Outsider Poetry: Poetry By Anna Keeler

Poetry by Anna Keeler

Sing(Sing) Me To Sleep


I make a cell out of sage bundles
And ashtrays
And built my insanity on a platform
Of serenity--
A word that has never rented
Any space in my vocabulary
But still addresses me like I’m the management.  


These walls wear the sincerity of a real home,
But its walls are really paper
And bite my lip when the flames
kiss their foundation.


How easy was it to abduct me from the corner of
You’re not smart enough to be autistc
At the intersection of  
Your pretty ears are too small to hear voices?
Was it less bothersome to feed me rat turds
Instead of klonopin
And revoke the card that could give me some repose?


Because I know and you know
That in my life there was no such thing,
But that didn’t stop anyone else
from ripping the skin off the universe.
Y’all put on the eyes and smile of the cosmos
And deliver me
In the name of My Best Interests


And tell yourself that this prison
Is too introverted for you to ever understand;
Because it was roomy enough and it was comfy enough
And at least they fed me once in awhile.


You don’t see the vociferation
Punching its way through the drywall
And demanding that i come tend to its issues.
Because I was too dumb and too small
And too this and too that
Do this, girl, do that
Until tranquility was an abstract group of letters.

I learned to make the cell

Instead of letting it make me
And found the bundle of harmonious
Inevitable death left me with pillows and bedsheets.


The electric chair doesn’t lurk in the corner,
It loiters,
But I’m not afraid of
The teeth it whittles from soap bars--
Because smog can turn white it condensates long enough.


It won’t cuddle, but it hums me to sleep.


Return or Exchange

The man who created me was too cruel to be an artist
And threw all five of my senses into a kaleidoscope. 
I taste numbers
And smell colors
And hear supernovas dying 
long before their light burns out.

With the precision of a rubix cube
But with half the accuracy
I move and function
Until my mechanics are barely visible.

I carry the burden of twenty-one years
Without any spectrum,
Each year devouring more bitterness than the last.
My throat is a juxtaposition of
“Don’t look at me” and “please see me”
And i carry the need to be held in my hands.
Because my pockets are already full
Of words I was never able to say
And the eyes that I couldn’t bring myself to meet.

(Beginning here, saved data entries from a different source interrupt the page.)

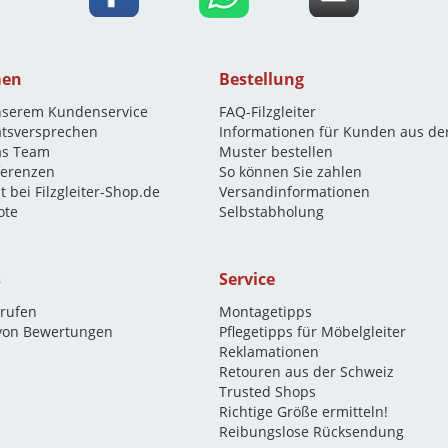
men
Bestellung
nserem Kundenservice
FAQ-Filzgleiter
ätsversprechen
Informationen für Kunden aus de
as Team
Muster bestellen
eferenzen
So können Sie zahlen
t bei Filzgleiter-Shop.de
Versandinformationen
ote
Selbstabholung
s
Service
rrufen
Montagetipps
 von Bewertungen
Pflegetipps für Möbelgleiter
Reklamationen
Retouren aus der Schweiz
Trusted Shops
Richtige Größe ermitteln!
Reibungslose Rücksendung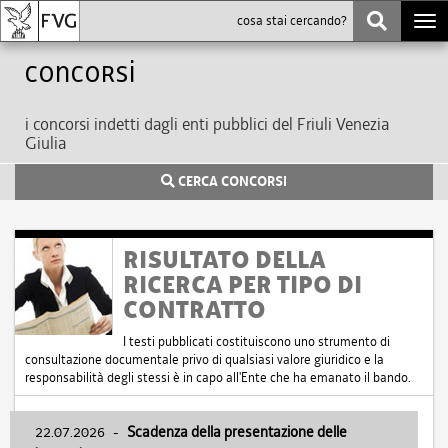
Togg
navi
Concorsi
i concorsi indetti dagli enti pubblici del Friuli Venezia
Giulia
CERCA CONCORSI
RISULTATO DELLA
RICERCA PER TIPO DI
CONTRATTO
I testi pubblicati costituiscono uno strumento di
consultazione documentale privo di qualsiasi valore giuridico e la
responsabilità degli stessi è in capo all'Ente che ha emanato il bando.
22.07.2026
-
Scadenza della presentazione delle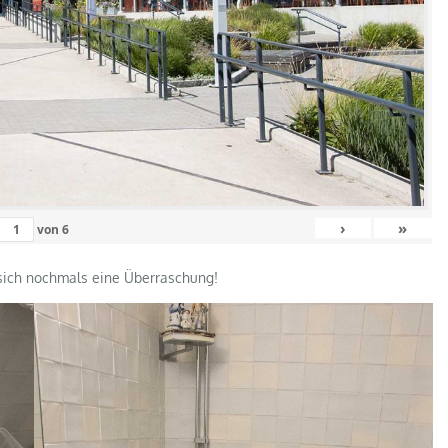
›
»
von
6
t sich nochmals eine Überraschung!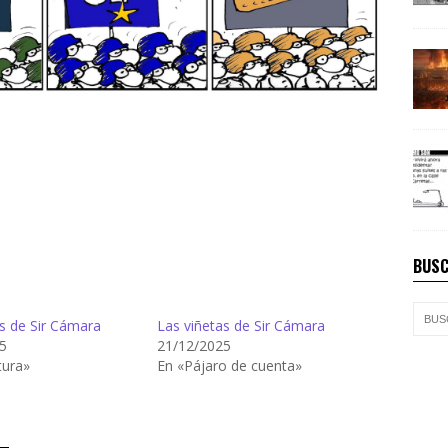
BUSC
s de Sir Cámara
Las viñetas de Sir Cámara
5
21/12/2025
tura»
En «Pájaro de cuenta»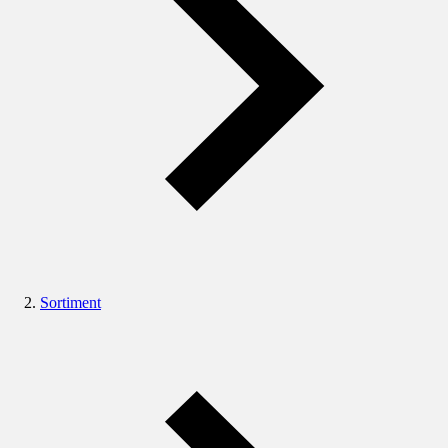
Sortiment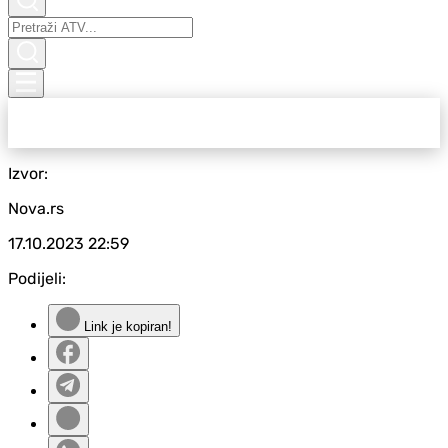
Izvor:
Nova.rs
17.10.2023
22:59
Podijeli:
Link je kopiran!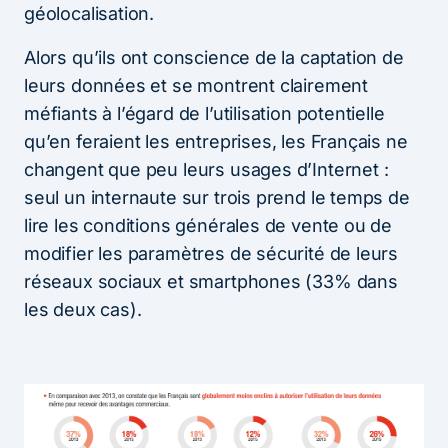
géolocalisation.
Alors qu’ils ont conscience de la captation de
leurs données et se montrent clairement
méfiants à l’égard de l’utilisation potentielle
qu’en feraient les entreprises, les Français ne
changent que peu leurs usages d’Internet :
seul un internaute sur trois prend le temps de
lire les conditions générales de vente ou de
modifier les paramètres de sécurité de leurs
réseaux sociaux et smartphones (33% dans
les deux cas).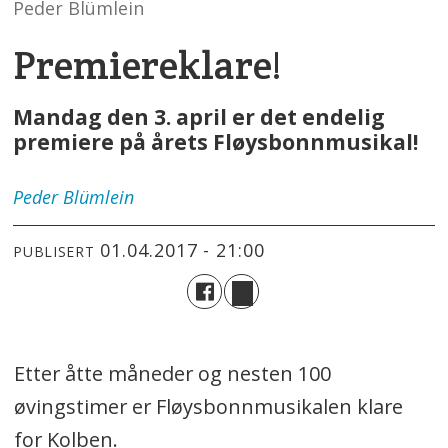
Peder Blümlein
Premiereklare!
Mandag den 3. april er det endelig
premiere på årets Fløysbonnmusikal!
Peder
Blümlein
01.04.2017 - 21:00
PUBLISERT
Etter åtte måneder og nesten 100
øvingstimer er Fløysbonnmusikalen klare
for Kolben.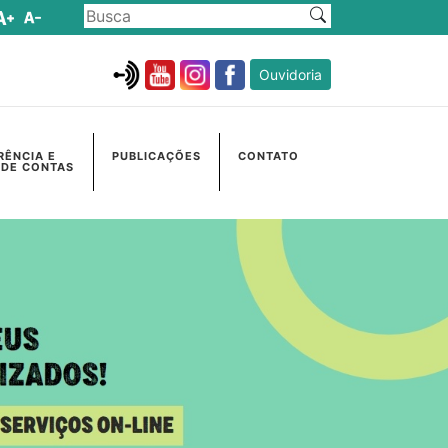
Ouvidoria
RÊNCIA E
PUBLICAÇÕES
CONTATO
 DE CONTAS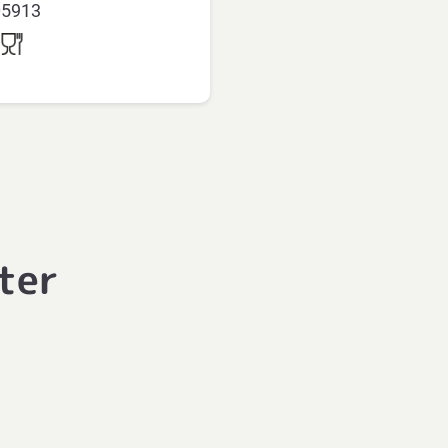
05913
ter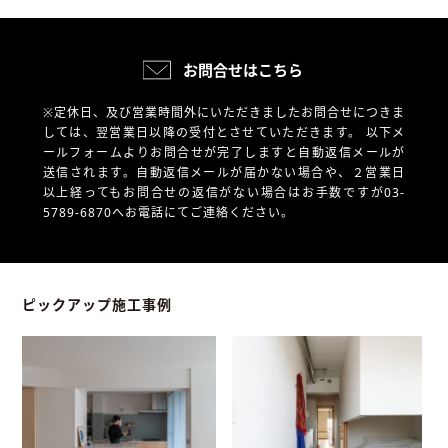
お問合せはこちら
※定休日、及び営業時間外にいただきましたお問合せにつきま
しては、翌営業日以降の受付とさせていただきます。
以下メ
ールフォームよりお問合せが完了しますと自動返信メールが
送信されます。自動返信メールが届かない場合や、
２営業日
以上経ってもお問合せの返信がない場合はお手数ですが03-
5789-6870へお電話にてご連絡ください。
ピックアップ施工事例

Movement is tied to recognition,
So I make myself into a blur of
Amber bear
And lapis lazuli
And dried wine stain
And ice aged sun
And all I hear is that my flexibility is a gift.

“It’s a gift,” says the eyes
That I originally couldn’t meet
And they ask me why I cannot see that.

I cannot recognize that which
Has no business trying to exist,
I pack myself into a box
And mail myself to typical, whoever he is,
And label the parcel,
“Dear god, return to sender.”




Trich-ster

I fill the bald spots on my head with the healing powers of self-esteem that is promised to me in a care package. Calcite and sunstone and rose quartz promise to take me away on the most-expense paid trips to gaiety. 


They stare at the few pictures that exist of me from adolescence and see the instant I started to shed my curls, but it didn’t feel like my hair, dear stones, it felt like my skin because I was always told my only impressive feature was my hair. Sunbaked corn poppies and the veins of forest soldiers found their way onto a scalp that could never love them.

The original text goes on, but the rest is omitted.